Self Space

I'm out of sorts. I'm feeling frustrated and disappointed. I've been countering the feelings with decorating for the fall and Halloween season. The internal dialogue has picked up and I'm trying to not listen while over analyzing at the same time. Injury and resentment has been creeping up. Did I give my power away? The inner dialogue can be so loud sometimes, that I don't remember what was said, or what I concocted. Why are you protecting these people? Did I hear that? Obviously somewhere, because the question moved to the forefront of my inner space. The question has become, "Why am I not protecting me?"

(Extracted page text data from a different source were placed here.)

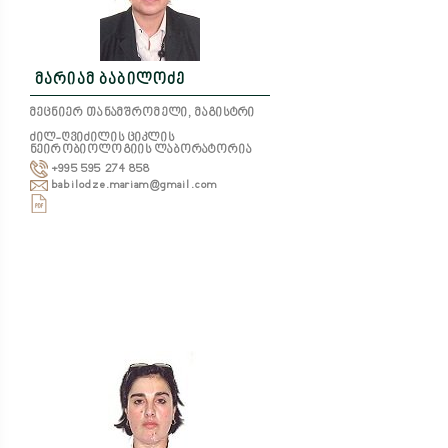
მარიამ ბაბილოძე
მეცნიერ თანამშრომელი, მაგისტრი
ძილ-ღვიძილის ციკლის
ნეირობიოლოგიის ლაბორატორია
+995 595 274 858
babilodze.mariam@gmail.com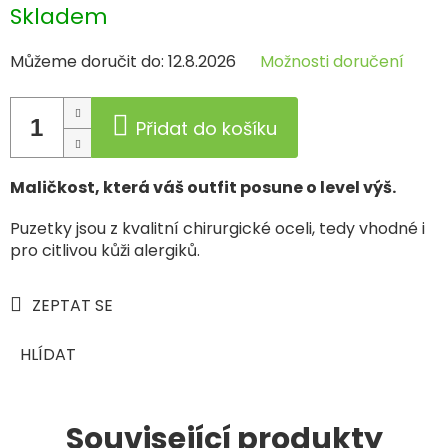
Měrná
Skladem
cena:
Můžeme doručit do:
12.8.2026
Možnosti doručení
Přidat do košíku
Maličkost, která váš outfit posune o level výš.
Puzetky jsou z kvalitní chirurgické oceli, tedy vhodné i
pro citlivou kůži alergiků.
ZEPTAT SE
HLÍDAT
Související produkty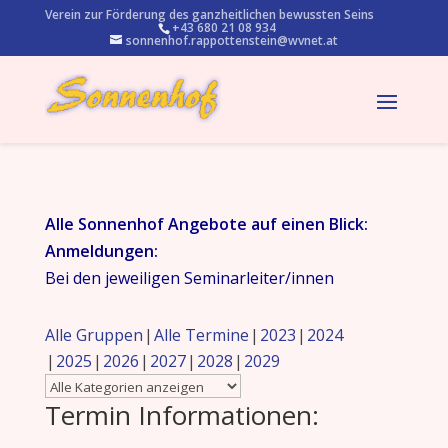
Verein zur Förderung des ganzheitlichen bewussten Seins
+43 680 21 08 934
sonnenhof.rappottenstein@wvnet.at
Alle Sonnenhof Angebote auf einen Blick:
Anmeldungen:
Bei den jeweiligen Seminarleiter/innen
Alle Gruppen
Alle Termine
2023
2024
2025
2026
2027
2028
2029
Termin Informationen: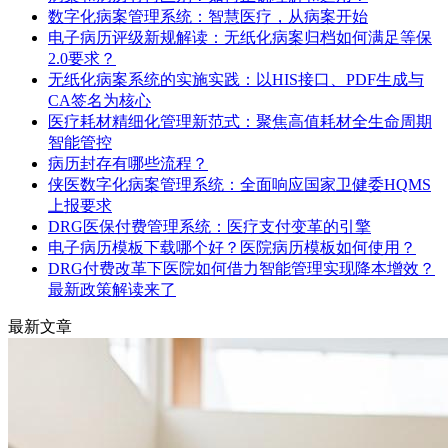
数字化病案管理系统：智慧医疗，从病案开始
电子病历评级新规解读：无纸化病案归档如何满足等保
2.0要求？
无纸化病案系统的实施实践：以HIS接口、PDF生成与
CA签名为核心
医疗耗材精细化管理新范式：聚焦高值耗材全生命周期
智能管控
病历封存有哪些流程？
侠医数字化病案管理系统：全面响应国家卫健委HQMS
上报要求
DRG医保付费管理系统：医疗支付变革的引擎
电子病历模板下载哪个好？医院病历模板如何使用？
DRG付费改革下医院如何借力智能管理实现降本增效？
最新政策解读来了
最新文章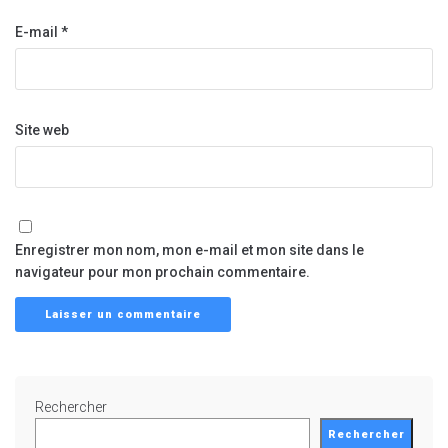
E-mail
*
Site web
Enregistrer mon nom, mon e-mail et mon site dans le
navigateur pour mon prochain commentaire.
Rechercher
Rechercher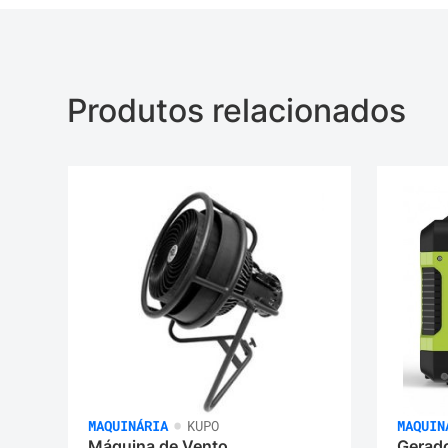
Produtos relacionados
•
MAQUINÁRIA
KUPO
MAQUIN
Máquina de Vento
Gerad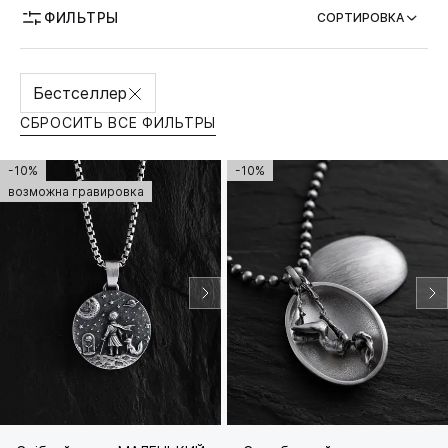
ФИЛЬТРЫ
СОРТИРОВКА
ВОЗМОЖНОСТЬ ГРАВИРОВКИ
Бестселлер
СБРОСИТЬ ВСЕ ФИЛЬТРЫ
-10%
-10%
возможна гравировка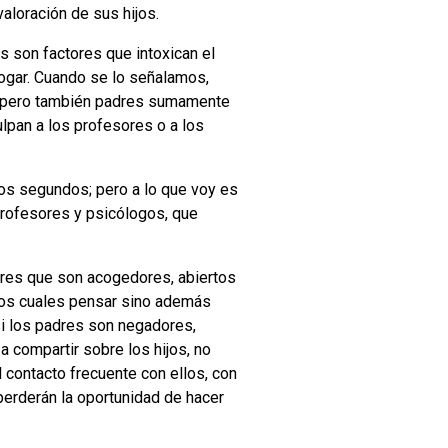
aloración de sus hijos.
s son factores que intoxican el
 hogar. Cuando se lo señalamos,
r, pero también padres sumamente
lpan a los profesores o a los
os segundos; pero a lo que voy es
profesores y psicólogos, que
adres que son acogedores, abiertos
 los cuales pensar sino además
si los padres son negadores,
 compartir sobre los hijos, no
l contacto frecuente con ellos, con
 perderán la oportunidad de hacer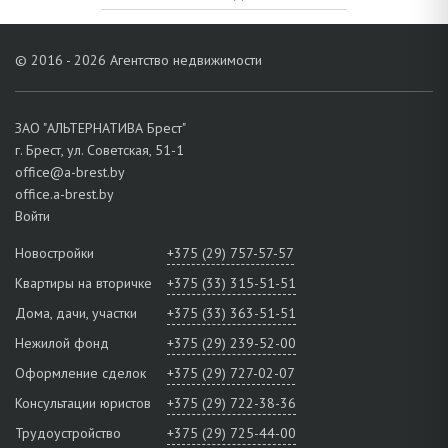
© 2016 - 2026 Агентство недвижимости
ЗАО "АЛЬТЕРНАТИВА Брест"
г. Брест, ул. Советская, 51-1
office@a-brest.by
office.a-brest.by
Войти
Новостройки
+375 (29) 757-57-57
Квартиры на вторичке
+375 (33) 315-51-51
Дома, дачи, участки
+375 (33) 363-51-51
Нежилой фонд
+375 (29) 239-52-00
Оформление сделок
+375 (29) 727-02-07
Консультации юристов
+375 (29) 722-38-36
Трудоустройство
+375 (29) 725-44-00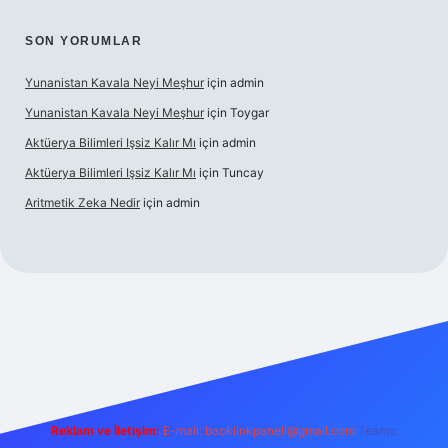
SON YORUMLAR
Yunanistan Kavala Neyi Meşhur
için
admin
Yunanistan Kavala Neyi Meşhur
için
Toygar
Aktüerya Bilimleri Işsiz Kalır Mı
için
admin
Aktüerya Bilimleri Işsiz Kalır Mı
için
Tuncay
Aritmetik Zeka Nedir
için
admin
betexper.live/
Reklam ve İletişim:
E-mail:
backlinkpaneli@gmail.com
Teams: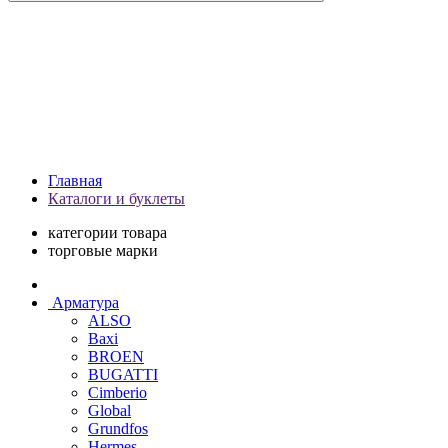
Главная
Каталоги и буклеты
категории товара
торговые марки
Арматура
ALSO
Baxi
BROEN
BUGATTI
Cimberio
Global
Grundfos
Hermes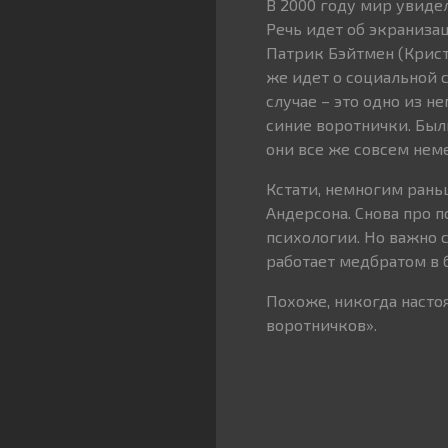
В 2000 году мир увиде
Речь идет об экраниза
Патрик Бэйтмен (Крист
же идет о социальной с
случае – это одно из 
синие воротнички. Был
они все же совсем нем
Кстати, немногим рань
Андерсона. Снова про п
психологии. Но важно 
работает медбратом в 
Похоже, никогда насто
воротничков».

Working through guilt and shame is part of the healing marathon. I've been training for the healing olympics apparently. I just gotta make sure I have given you enough chances to really fuck me over, insult me, throw me under the bus and backstab me before I really walk away. Why? I have wanted to believe there is good. I strive to bring good into my moments throughout the day. The resentment bloomed like yeast in warm water, because I didn't defend myself in the moment. I asked the question this morning to my boyfriend, "Am I naive?" His answer was a sympathetic "Yes, boobie, I'm sorry, but you are." I know I have put myself in bad situations in the past and I don't want to do that again. Spending these last few years moving in the direction of healing, I've started to question my compass. 

The truth is, it is hard to let go of relationships, even if they are not healthy. However, I was told last week that "Even my therapist said you can just walk away without feeling." That is true, but the truer version is, I often stayed too long in the first place. Why have I been doing this? Am I protecting some of these people? Absolutely, I have been the shield taking all the arrows during battles that were not mine. And when I felt most exhausted, I have truly felt some of those around me just stood there watching me suffering, telling me to get up and move on. I was too weak, sensitive, ...

It actually took someone saying to me "Yea, but watching you will be entertaining." Context? Fighting someone else's battle, while exhausting my supplies will be entertainment to someone. My battle worn armor. The desolate battle field, defending a castle that isn't mine. Then it got interesting in my head as I opened my eyes in this battle. The person I am defending is actually on the outside of the castle, trying to penetrate a stronghold. This wasn't about protecting the weak, or defending grounds. This was an assault that I was expected to take. Why? Because I had taken so many assaults previously and am fine. The revelations from all this has left me staggering. I'm not dragon fodder. 

I thought I loved myself. It is evident now, that I have not been loving myself enough. I am not protecting myself by engaging with war when I do want peace. Are my actions reflecting that? I say I don't believe in suffering, but what have been doing and for whom? I feel manipulated and yes, I see now I have been naive. I have been hoping and holding out. When I was met with blame and blatant abuse, I was hurt. I was disappointed in many ways with people around me and with myself. I am the one allowing these people to have access me. And it is draining. It is not inspiring. I don't leave conversations or interactions feeling uplifted. I leave feeling depleted and injured. I question my exhaustion. It must be a vitamin deficiency. It must be this or that. I need to tend to my own castle, armor, and journey. I need to adjust my compass. I need some safe self space.